Motion to Suppress Granted


Garcia’s defense counsel filed a motion to suppress the blood draw evidence, alleging it was taken without a warrant in violation of the Fourth Amendment and that the officers involved in the blood draw did not follow proper protocol. The district court conducted an extensive hearing on the motion after which he made both oral and written findings of fact and conclusions of law that the blood draw evidence had to be suppressed.


In dismissing the prosecution’s argument that the warrantless blood draw was justified by  “exigent circumstances” (the ER confusion), the trial judge meticulously found that the officers’ belief that there were exigent circumstances was “not credible” but stop short of saying he believed the officers were “lying.”  The officer could have obtained a warrant within a reasonable amount of time without creating an undue delay.


The State appealed the trial judge’s suppression ruling. The Eighth District Court of Appeals on February 24, 2017 granted the State’s appeal and vacated the trial court’s ruling. Garcia sought, and secured, discretionary review before the Texas Court of Criminal Appeals (“CCA”).


On December 12, 2018, in a thorough and comprehensive 32-page ruling, the CCA overturned the ruling by the appeals court and reinstated the trial court suppressing ruling. The primary concern of the CCA was the appeals court’s decision not to defer to the trial court’s extensive findings of fact and its failure to take into consideration that Garcia’s blood contained cocaine metabolites—something the police were not aware of when they ordered the blood draw.


Deference to Fact Finding of Trial Judge


The CCA began its inquiry by pointing out that a defendant bears the burden of proving a warrantless search, and if they do, the burden shifts to the State to prove that a warrant requirement exception applies. The trial judge must conduct a fact-finding hearing after which they must make findings of fact and conclusions of law to support their ruling.

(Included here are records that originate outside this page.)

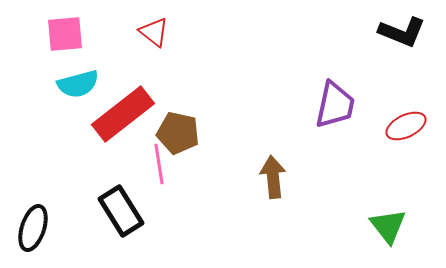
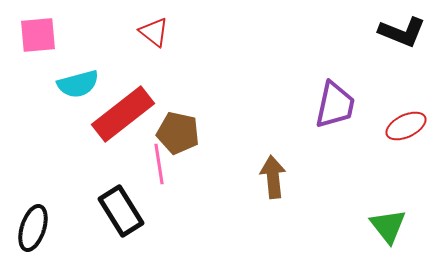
pink square: moved 27 px left, 1 px down
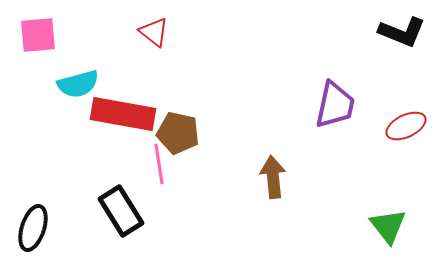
red rectangle: rotated 48 degrees clockwise
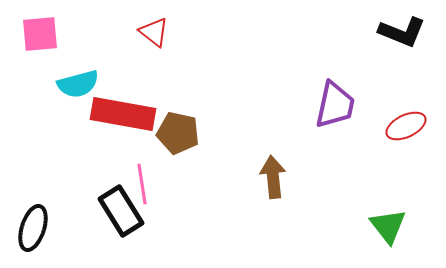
pink square: moved 2 px right, 1 px up
pink line: moved 17 px left, 20 px down
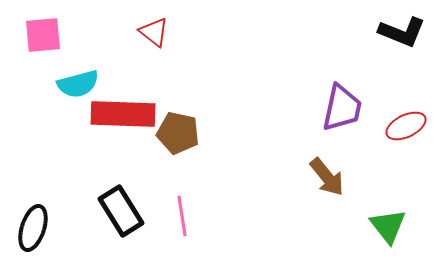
pink square: moved 3 px right, 1 px down
purple trapezoid: moved 7 px right, 3 px down
red rectangle: rotated 8 degrees counterclockwise
brown arrow: moved 54 px right; rotated 147 degrees clockwise
pink line: moved 40 px right, 32 px down
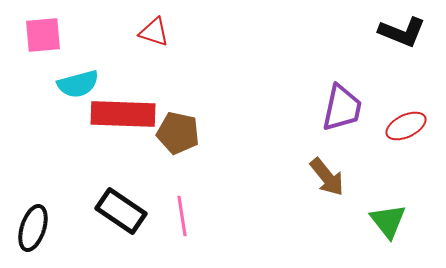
red triangle: rotated 20 degrees counterclockwise
black rectangle: rotated 24 degrees counterclockwise
green triangle: moved 5 px up
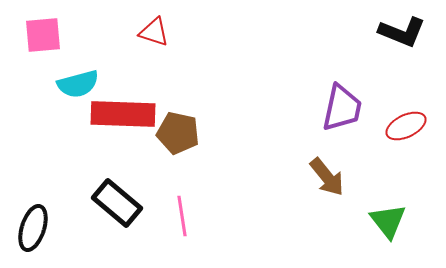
black rectangle: moved 4 px left, 8 px up; rotated 6 degrees clockwise
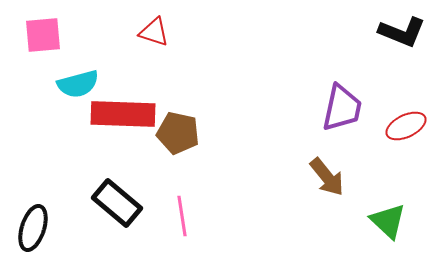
green triangle: rotated 9 degrees counterclockwise
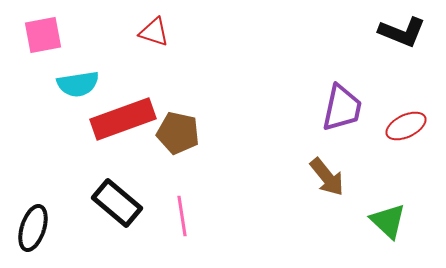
pink square: rotated 6 degrees counterclockwise
cyan semicircle: rotated 6 degrees clockwise
red rectangle: moved 5 px down; rotated 22 degrees counterclockwise
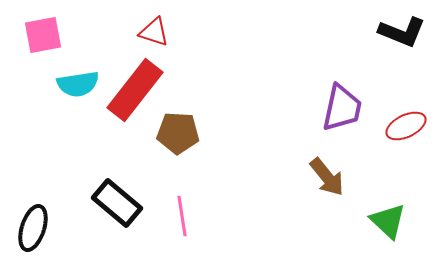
red rectangle: moved 12 px right, 29 px up; rotated 32 degrees counterclockwise
brown pentagon: rotated 9 degrees counterclockwise
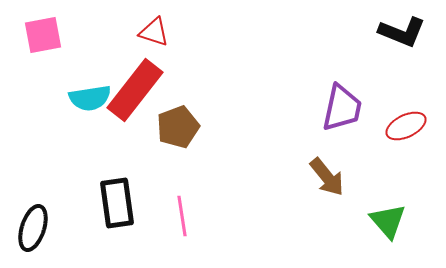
cyan semicircle: moved 12 px right, 14 px down
brown pentagon: moved 6 px up; rotated 24 degrees counterclockwise
black rectangle: rotated 42 degrees clockwise
green triangle: rotated 6 degrees clockwise
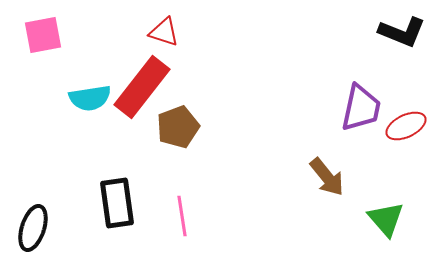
red triangle: moved 10 px right
red rectangle: moved 7 px right, 3 px up
purple trapezoid: moved 19 px right
green triangle: moved 2 px left, 2 px up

The CCA noted that well-established case law in Texas recognizes that reviewing courts must pay “almost total deference” to the trial judge’s ruling because they are in the best position to assess the credibility of the witnesses and evidence surrounding a warrantless search.


The CCA decided to use the Garcia case to offer guidance to not only the Eighth District Court of Appeals but all other reviewing courts in the State assessing exigent circumstances issues. The CCA then spelled out in detail five specific areas reviewing courts should focus on when exigent circumstances are at issue.


Against this legal backdrop, the CCA then concluded:


“… our holding is based on the sensible notion that ‘a warrantless search must be strictly circumscribed by the exigencies which justify its initiation.’ Or, as the trial judge rather succinctly put it,’[o]nce the exigency ends, it ends.’ The trial judge acted within his discretion to find that, at the time of the search, Rodriguez, Lom, and Torres were collectively aware of facts that would lead an objectively reasonable officer to conclude that any exigency presented by the possibility of medical care had passed. Although we might well have dissected the officers’ awareness of historical facts differently were we in the trial judge’s position, ‘[t]he trial judge decides that fact. The court of appeals does not. We do not. And appellate courts must view the trial judge’s factual findings in the light most favorable to his ultimate conclusion.’”


The Garcia ruling is significant because it reinforces the need for criminal defense attorneys thoroughly investigate the facts, not just the law, surrounding a specific warrantless search, particularly in warrantless blood draws in DWI cases, because it is the facts upon which the trial judge must hang their hat.